Getting tired of all the tourists? Petite Martinique (PM), the northernmost outpost of Grenada, is small and authentic without a tourist bone in its body. I love to overnight here, take a long walk, and have a meal ashore. It is a good place to look for bargains on beer, liquor, and wine. The inhabitants live by boatbuilding and seafaring (and, in days of old, smuggling). Fishing has always been important, and currently, long-line tuna fishing is very successful. Many vessels lie at anchor and the docks are far busier than the roads. The fancy new houses are recent, but some of the older wooden pitched-roof houses are photogenic, especially at the eastern end of the island. PM is larger than it looks. If you turn right from the dock the road winds round the south side of the island. It is possible to walk all the way around, but the eastern part is a thorny scramble with no real trail. You will find the people here friendly and welcoming, and the island has several shops and a restaurant. For the adventurous explorer and snorkeller Fota and Petite Dominique are within range of a seaworthy dinghy.
If you come from Carriacou and are returning to Grenada, leaving from PM sets you up for a good sail down Grenada’s East coast.
The holding in PM is in soft mud and not always easy. Use plenty of scope, and if it is blowing hard, use your engine to keep the boat in place to allow the anchor time to sink into the mud before you put strain on it.

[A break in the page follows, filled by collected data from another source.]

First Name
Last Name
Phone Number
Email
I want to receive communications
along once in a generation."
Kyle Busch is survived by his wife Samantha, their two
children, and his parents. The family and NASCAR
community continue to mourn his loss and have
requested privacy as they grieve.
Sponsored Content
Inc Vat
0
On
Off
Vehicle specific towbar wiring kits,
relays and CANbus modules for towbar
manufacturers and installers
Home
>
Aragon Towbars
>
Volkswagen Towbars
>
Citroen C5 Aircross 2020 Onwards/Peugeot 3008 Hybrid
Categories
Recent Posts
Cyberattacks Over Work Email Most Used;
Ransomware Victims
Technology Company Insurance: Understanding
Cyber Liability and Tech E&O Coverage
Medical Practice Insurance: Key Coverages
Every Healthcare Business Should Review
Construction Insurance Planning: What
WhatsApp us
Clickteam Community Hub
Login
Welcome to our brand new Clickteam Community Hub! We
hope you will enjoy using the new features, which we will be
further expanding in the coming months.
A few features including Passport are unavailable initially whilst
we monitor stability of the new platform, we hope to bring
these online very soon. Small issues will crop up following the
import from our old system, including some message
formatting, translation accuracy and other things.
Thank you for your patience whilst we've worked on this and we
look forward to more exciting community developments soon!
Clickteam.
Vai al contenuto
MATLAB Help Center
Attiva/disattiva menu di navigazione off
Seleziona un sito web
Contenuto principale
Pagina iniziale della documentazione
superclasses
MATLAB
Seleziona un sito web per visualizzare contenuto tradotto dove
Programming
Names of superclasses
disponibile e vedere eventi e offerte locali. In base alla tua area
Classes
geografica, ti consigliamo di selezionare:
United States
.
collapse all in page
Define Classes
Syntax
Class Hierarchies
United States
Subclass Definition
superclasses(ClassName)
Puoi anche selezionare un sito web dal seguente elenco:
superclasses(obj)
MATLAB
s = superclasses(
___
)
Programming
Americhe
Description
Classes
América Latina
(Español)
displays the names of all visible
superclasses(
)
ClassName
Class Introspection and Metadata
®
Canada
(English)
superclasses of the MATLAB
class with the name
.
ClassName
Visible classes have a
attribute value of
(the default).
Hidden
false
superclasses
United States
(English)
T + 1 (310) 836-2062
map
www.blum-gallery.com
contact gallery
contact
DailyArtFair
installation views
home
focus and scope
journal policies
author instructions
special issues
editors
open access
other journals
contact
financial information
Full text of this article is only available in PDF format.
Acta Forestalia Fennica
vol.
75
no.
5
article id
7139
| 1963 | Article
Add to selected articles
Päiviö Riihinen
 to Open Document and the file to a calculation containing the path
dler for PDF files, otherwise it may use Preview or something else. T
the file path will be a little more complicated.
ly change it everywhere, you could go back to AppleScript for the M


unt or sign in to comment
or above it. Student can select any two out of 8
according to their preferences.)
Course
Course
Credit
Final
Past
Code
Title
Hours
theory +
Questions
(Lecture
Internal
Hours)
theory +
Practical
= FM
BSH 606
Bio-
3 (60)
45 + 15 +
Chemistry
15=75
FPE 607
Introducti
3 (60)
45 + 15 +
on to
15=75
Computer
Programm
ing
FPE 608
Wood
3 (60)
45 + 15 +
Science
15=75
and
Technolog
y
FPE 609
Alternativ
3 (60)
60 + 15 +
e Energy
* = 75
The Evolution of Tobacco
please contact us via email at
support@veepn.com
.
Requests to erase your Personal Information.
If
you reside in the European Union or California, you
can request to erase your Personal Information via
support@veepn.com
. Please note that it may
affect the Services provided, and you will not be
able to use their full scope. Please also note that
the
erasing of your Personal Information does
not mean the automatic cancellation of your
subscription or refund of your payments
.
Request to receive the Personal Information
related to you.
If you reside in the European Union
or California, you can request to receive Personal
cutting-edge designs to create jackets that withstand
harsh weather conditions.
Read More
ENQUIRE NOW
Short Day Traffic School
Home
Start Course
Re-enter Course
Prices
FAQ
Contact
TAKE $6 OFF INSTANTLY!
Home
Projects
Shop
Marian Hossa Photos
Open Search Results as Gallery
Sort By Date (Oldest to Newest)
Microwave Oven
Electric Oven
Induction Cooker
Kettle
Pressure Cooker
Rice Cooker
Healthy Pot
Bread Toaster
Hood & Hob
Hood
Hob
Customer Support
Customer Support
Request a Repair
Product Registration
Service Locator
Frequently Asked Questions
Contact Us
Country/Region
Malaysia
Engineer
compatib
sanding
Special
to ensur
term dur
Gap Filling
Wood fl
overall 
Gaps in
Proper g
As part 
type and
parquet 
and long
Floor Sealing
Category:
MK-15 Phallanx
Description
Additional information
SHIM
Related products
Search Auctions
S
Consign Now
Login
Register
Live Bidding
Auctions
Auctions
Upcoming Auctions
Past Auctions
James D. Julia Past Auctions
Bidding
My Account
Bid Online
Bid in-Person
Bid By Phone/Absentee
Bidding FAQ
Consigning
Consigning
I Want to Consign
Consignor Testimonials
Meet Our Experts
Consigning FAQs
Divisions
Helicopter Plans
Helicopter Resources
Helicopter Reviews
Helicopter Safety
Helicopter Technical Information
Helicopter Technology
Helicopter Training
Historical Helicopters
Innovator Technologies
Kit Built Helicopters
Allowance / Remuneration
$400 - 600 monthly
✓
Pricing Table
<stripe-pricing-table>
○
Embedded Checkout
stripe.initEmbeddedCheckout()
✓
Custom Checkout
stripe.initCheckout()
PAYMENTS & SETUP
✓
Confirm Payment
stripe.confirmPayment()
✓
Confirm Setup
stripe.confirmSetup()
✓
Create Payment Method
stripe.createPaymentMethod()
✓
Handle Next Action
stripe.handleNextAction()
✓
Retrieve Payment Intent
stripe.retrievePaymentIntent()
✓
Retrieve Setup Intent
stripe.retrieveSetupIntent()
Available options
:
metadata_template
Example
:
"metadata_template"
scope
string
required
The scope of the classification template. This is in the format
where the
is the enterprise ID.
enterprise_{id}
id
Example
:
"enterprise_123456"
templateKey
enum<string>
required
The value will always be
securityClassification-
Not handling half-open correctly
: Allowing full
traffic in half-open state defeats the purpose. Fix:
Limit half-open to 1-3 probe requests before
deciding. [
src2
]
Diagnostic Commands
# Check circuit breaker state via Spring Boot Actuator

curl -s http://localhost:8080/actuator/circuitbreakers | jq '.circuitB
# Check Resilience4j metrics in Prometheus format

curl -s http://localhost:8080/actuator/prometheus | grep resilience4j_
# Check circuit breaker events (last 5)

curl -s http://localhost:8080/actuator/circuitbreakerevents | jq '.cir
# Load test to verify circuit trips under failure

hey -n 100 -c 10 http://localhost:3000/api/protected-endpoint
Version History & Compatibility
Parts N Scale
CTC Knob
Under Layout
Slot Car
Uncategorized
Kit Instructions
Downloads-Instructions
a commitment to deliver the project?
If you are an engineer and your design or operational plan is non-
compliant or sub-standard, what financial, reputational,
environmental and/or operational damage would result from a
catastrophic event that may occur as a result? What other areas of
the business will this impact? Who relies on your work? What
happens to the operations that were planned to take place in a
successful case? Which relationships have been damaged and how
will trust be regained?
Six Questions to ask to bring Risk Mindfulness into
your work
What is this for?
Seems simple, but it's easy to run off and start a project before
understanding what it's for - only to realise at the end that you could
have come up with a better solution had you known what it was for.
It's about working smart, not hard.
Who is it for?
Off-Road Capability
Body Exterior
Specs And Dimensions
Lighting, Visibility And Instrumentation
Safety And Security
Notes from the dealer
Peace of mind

The best thing is to eat at the Palm Beach Restaurant, then you may pick up one of their two free customer moorings off their dock, both marked with a tall red flag attached to the end of the mooring line (just lift the flag and the line comes with it). For customers wishing to stay longer than a couple nights, and for non-customers, they charge $50 EC per night for the moorings.
If you do have a problem, a big, shallow (8- to 12-foot deep) patch of easy anchoring sand is clearly visible about half a mile north and a little east of the docks. It is a fair dinghy ride in, but okay.